“Getting Lost” by Annie Ernaux (post 1): 2022 Nobel Prize winner’s books suggest she has multiple, hidden personalities
Annie Ernaux, since she is not a psychologist, has not conceptualized how her mind works, so I have set some of her self-contradictory statements—self-contradiction suggests multiple personality trait—side by side:
First, “I tell myself that this whole story is extremely dull and commonplace. A man and woman meet from time to time just to sleep together” (1, p. 106).
Second, in self-contradiction (suggestive of multiple personality), she had seen the affair as being so important that she had already published an autobiographical novel, “Simple Passion” (1, p. 8), about this very same affair with a younger married man.
Third, “I am conscious that I am publishing this journal [as a new book] because of an inner imperative—whose inner imperative, an alternate personality’s?—without concern for how S [her lover] might feel” (1, p. 9).
She also says, “My books have always been the truest manifestation of my personality, without my knowing it" (1, p. 105). Hidden parts of a person’s personality may be inner, alternate personalities.

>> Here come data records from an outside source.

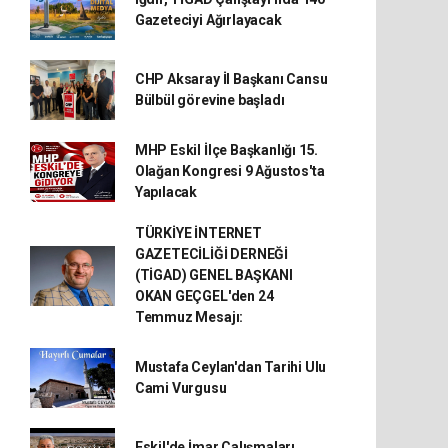
Gazeteciyi Ağırlayacak
CHP Aksaray İl Başkanı Cansu
Bülbül görevine başladı
MHP Eskil İlçe Başkanlığı 15.
Olağan Kongresi 9 Ağustos'ta
Yapılacak
TÜRKİYE İNTERNET
GAZETECİLİĞİ DERNEĞİ
(TİGAD) GENEL BAŞKANI
OKAN GEÇGEL'den 24
Temmuz Mesajı:
Mustafa Ceylan'dan Tarihi Ulu
Cami Vurgusu
Eskil'de İmar Çalışmaları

And it is apparently common for things to happen to her without her remembering them, as indicated by her casual remark: “Since my flight home yesterday, I have tried to reconstruct events, but they tend to elude me, as if something had happened outside my consciousness” (1, p. 12). Memory gaps are suggestive of multiple personality.
Added Oct 9: Of course, with everything going on in the world, few people will concern themselves with the psychology of the woman who has just won the Nobel Prize in Literature, especially since previous winners have had the same thing.
1. Annie Ernaux. Getting Lost. Translated from the French by Alison L. Strayer. New York, Seven Stories Press, 2001/2022.